Commentators have been predicting the demise of Adobe’s Flash plugin for years, but a new report published by encoding.com suggests that time could be called much sooner than expected.
According to the report, Adobe’s Flash plugin made up just six percent of mobile and web content in 2015, down dramatically from 21 percent in 2014. The company expects the web to be free from Flash within the next two years.
But what will replace it it?
For video, H.264 is the leading codec, making up 72 percent of online video. But H.264 isn’t exactly new, having been around for 13 years already, and next-gen codecs are already beginning to pick up steam.
H.265, the natural successor to H.264, is growing, but only makes up 6 percent of the market. This lack of growth is likely due to the fact that companies using the codec must pay royalty fees to patent owners. But with the ability to reproduce content at half the bitrate of H.264, and with support from Apple, Facebook and Netflix, the expectation is that H.265 will become mainstream soon enough.

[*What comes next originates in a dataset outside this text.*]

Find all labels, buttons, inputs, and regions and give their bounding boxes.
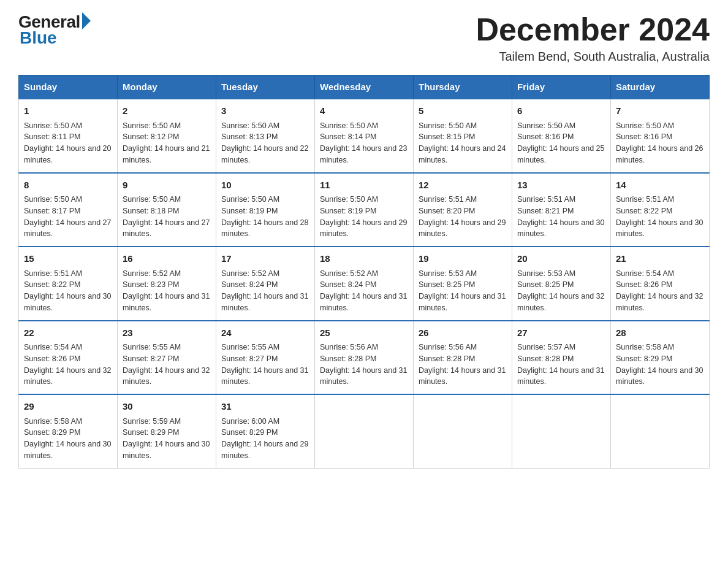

For web development, HTML5 has gone from strength to strength; winning support from YouTube, who announced that HTML5 is now the default for its videos, Facebook, who announced it was shifting from Flash to HTML5, Google, who stopped supporting Flash entirely in its Chrome browser in 2015, Amazon, who recently banned Flash advertising on its site and even Adobe themselves specifically target HTML5 during development.
Make no mistake, Flash played a pivotal role in web browsing during the early 2000’s, but technology has made the plugin increasingly irrelevant, and use has plummeted in recent years, particularly after several high-profile security vulnerabilities were made public.
HTML5 will undoubtedly shape the future of the web and is the programming language almost every developer is using.
As technology progresses, so too do the features and experiences obtained through development. As the number of devices that we use increases, expectation that experiences will be tailored to each device does too.
Have you given up on Adobe’s Flash plugin? Or will you wait for the company to quietly pull the plug(in)?